Extracted page text data:

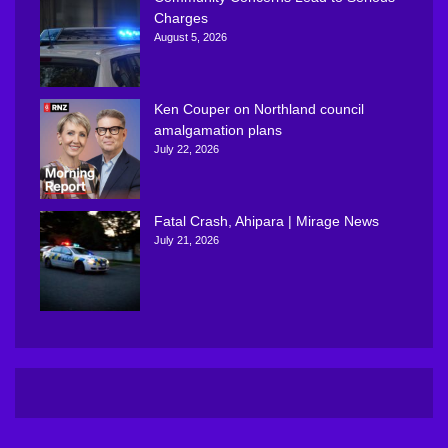
Charges
August 5, 2026
Ken Couper on Northland council
amalgamation plans
July 22, 2026
Fatal Crash, Ahipara | Mirage News
July 21, 2026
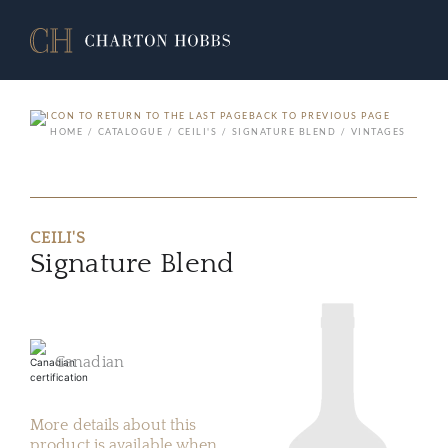
BACK TO PREVIOUS PAGE
HOME
CATALOGUE
CEILI'S
SIGNATURE BLEND
VINTAGES
CEILI'S
Signature Blend
Canadian
More details about this
product is available when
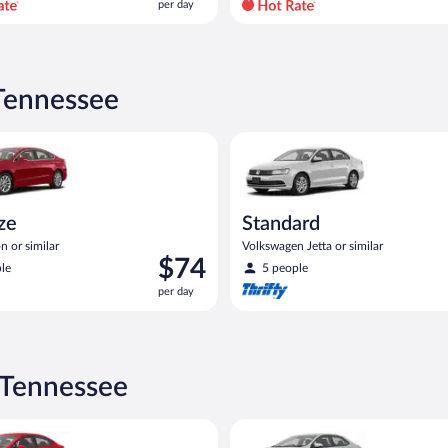
per day
per
day
and
is
now
 Tennessee
$77
per
Ford Fusion or similar
Standard Volkswagen Jetta or s
day
ize
Standard
n or similar
Volkswagen Jetta or similar
Price
$74
le
5 people
is
per day
$74
per
day
 Tennessee
act or similar
ia Rio or similar
Midsize Toyota Corolla or simil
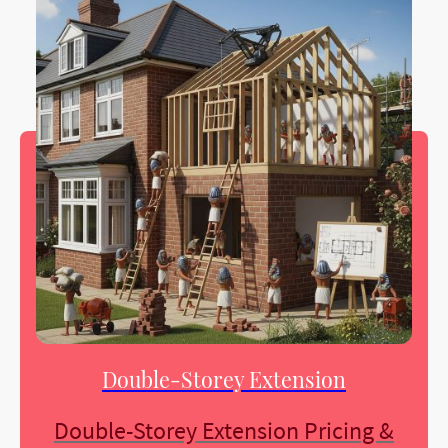
Double-Storey Extension
Double-Storey Extension Pricing &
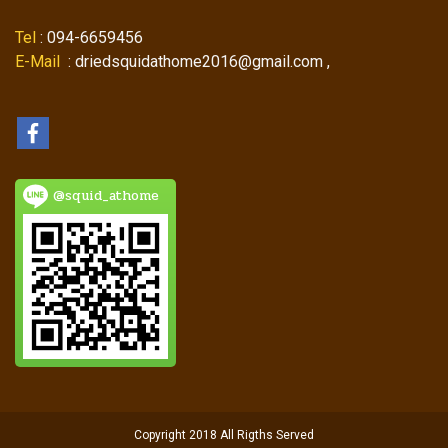
Tel
: 094-6659456
E-Mail
: driedsquidathome2016@gmail.com ,
@squid_athome
Copyright 2018 All Rigths Served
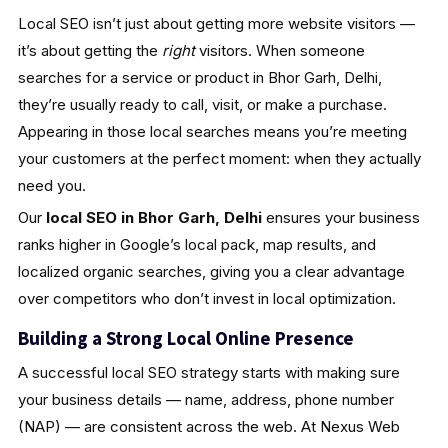
Local SEO isn’t just about getting more website visitors —
it’s about getting the
right
visitors. When someone
searches for a service or product in Bhor Garh, Delhi,
they’re usually ready to call, visit, or make a purchase.
Appearing in those local searches means you’re meeting
your customers at the perfect moment: when they actually
need you.
Our
local SEO in Bhor Garh, Delhi
ensures your business
ranks higher in Google’s local pack, map results, and
localized organic searches, giving you a clear advantage
over competitors who don’t invest in local optimization.
Building a Strong Local Online Presence
A successful local SEO strategy starts with making sure
your business details — name, address, phone number
(NAP) — are consistent across the web. At Nexus Web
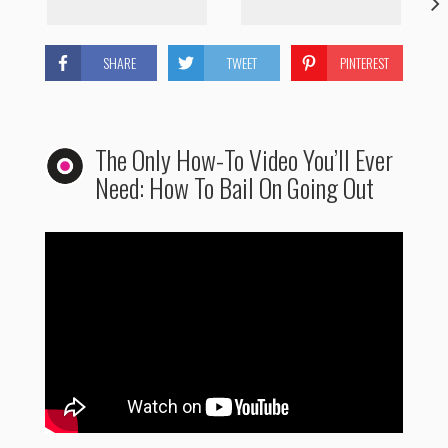
SHARE
TWEET
PINTEREST
The Only How-To Video You’ll Ever
Need: How To Bail On Going Out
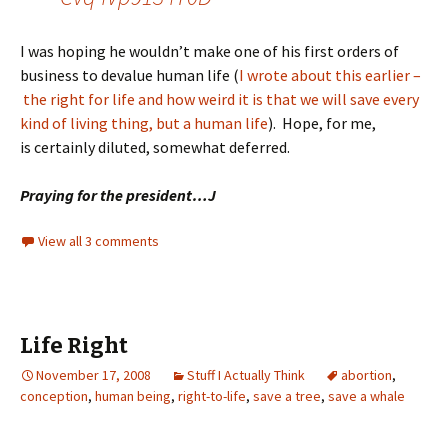
I was hoping he wouldn’t make one of his first orders of
business to devalue human life (
I wrote about this earlier –
the right for life and how weird it is that we will save every
kind of living thing, but a human life
). Hope, for me,
is certainly diluted, somewhat deferred.
Praying for the president…J
View all 3 comments
Life Right
November 17, 2008
Stuff I Actually Think
abortion
,
conception
,
human being
,
right-to-life
,
save a tree
,
save a whale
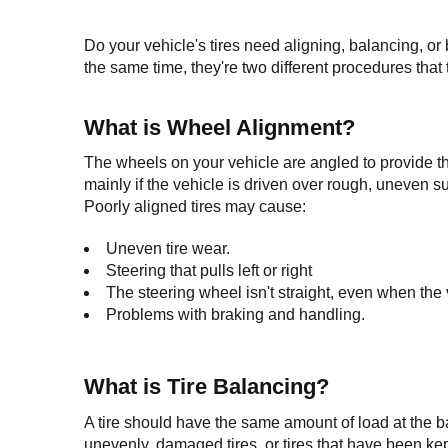
Do your vehicle's tires need aligning, balancing, or 
the same time, they're two different procedures that 
What is Wheel Alignment?
The wheels on your vehicle are angled to provide the 
mainly if the vehicle is driven over rough, uneven su
Poorly aligned tires may cause:
Uneven tire wear.
Steering that pulls left or right
The steering wheel isn't straight, even when the ve
Problems with braking and handling.
What is Tire Balancing?
A tire should have the same amount of load at the bas
unevenly, damaged tires, or tires that have been kept 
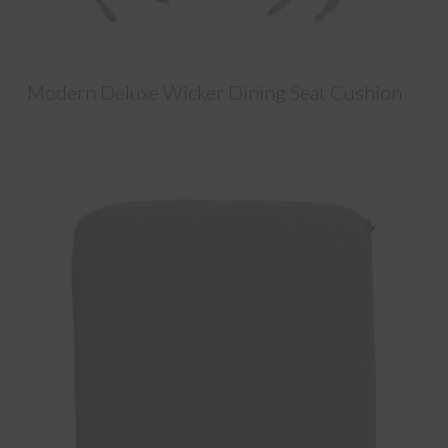
Modern Deluxe Wicker Dining Seat Cushion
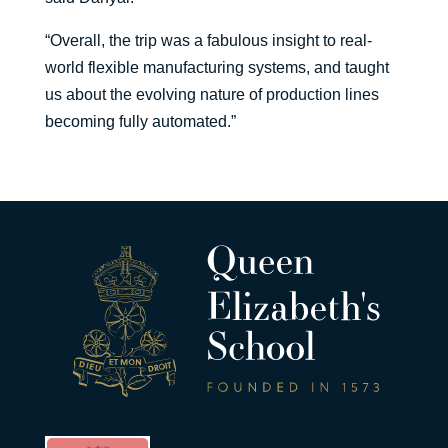
“Overall, the trip was a fabulous insight to real-
world flexible manufacturing systems, and taught
us about the evolving nature of production lines
becoming fully automated.”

TASK GOAL: Only lines with the word "save" are needed. Copy them from the preceding records.

ANSWER FOR THE TASK:
the right for life and how weird it is that we will save every
save a tree
save a whale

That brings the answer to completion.